Background: The detection of relationships between a protein sequence of unknown function and a sequence whose function has been characterised enables the transfer of functional annotation. However in many cases these relationships can not be identified easily from direct comparison of the two sequences. Methods which compare sequence profiles have been shown to improve the detection of these remote sequence relationships. However, the best method for building a profile of a known set of sequences has not been established. Here we examine how the type of profile built affects its performance, both in detecting remote homologs and in the resulting alignment accuracy. In particular, we consider whether it is better to model a protein superfamily using a single structure-based alignment that is representative of all known cases of the superfamily, or to use multiple sequence-based profiles each representing an individual member of the superfamily.

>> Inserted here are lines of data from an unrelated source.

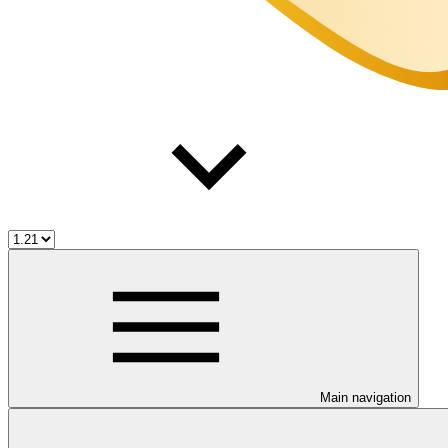
Main navigation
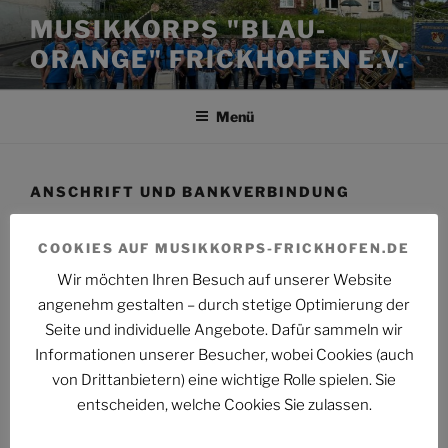
Zum
MUSIKKORPS "BLAU-
Inhalt
ORANGE" FRICKHOFEN E.V.
springen
Menü
ANSCHRIFT UND BANKVERBINDUNG
Der Sitz des Vereins ist
Dornburg-Frickhofen
COOKIES AUF MUSIKKORPS-FRICKHOFEN.DE
Wir möchten Ihren Besuch auf unserer Website
Die Postalische Anschrift
angenehm gestalten – durch stetige Optimierung der
Seite und individuelle Angebote. Dafür sammeln wir
Musikkorps „Blau-Orange“ Frickhofen e.V.
Informationen unserer Besucher, wobei Cookies (auch
z. Hd. Stefan Müsch
von Drittanbietern) eine wichtige Rolle spielen. Sie
Germbacher Weg 3
entscheiden, welche Cookies Sie zulassen.
65599 Dornburg-Frickhofen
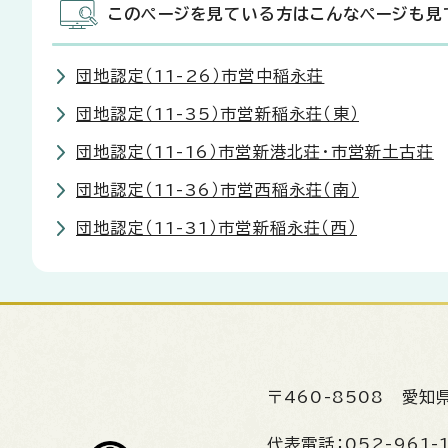
このページを見ている方はこんなページも見
団地認定（11-26）市営中稲永荘
団地認定（11-35）市営新稲永荘（東）
団地認定（11-16）市営新港北荘・市営新土古荘
団地認定（11-36）市営西稲永荘（南）
団地認定（11-31）市営新稲永荘（西）
〒460-8508
愛知
代表電話：
052-961-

Results: Using profile-profile methods for remote homolog detection we benchmark the performance of single structure-based superfamily models and multiple domain models. On average, over all superfamilies, using a truncated receiver operator characteristic (ROC5) we find that multiple domain models outperform single superfamily models, except at low error rates where the two models behave in a similar way. However there is a wide range of performance depending on the superfamily. For 12% of all superfamilies the ROC5 value for superfamily models is greater than 0.2 above the domain models and for 10% of superfamilies the domain models show a similar improvement in performance over the superfamily models.
Conclusion: Using a sensitive profile-profile method we have investigated the performance of single structure-based models and multiple sequence models (domain models) in detecting remote superfamily members. We find that overall, multiple models perform better in recognition although single structure-based models display better alignment accuracy.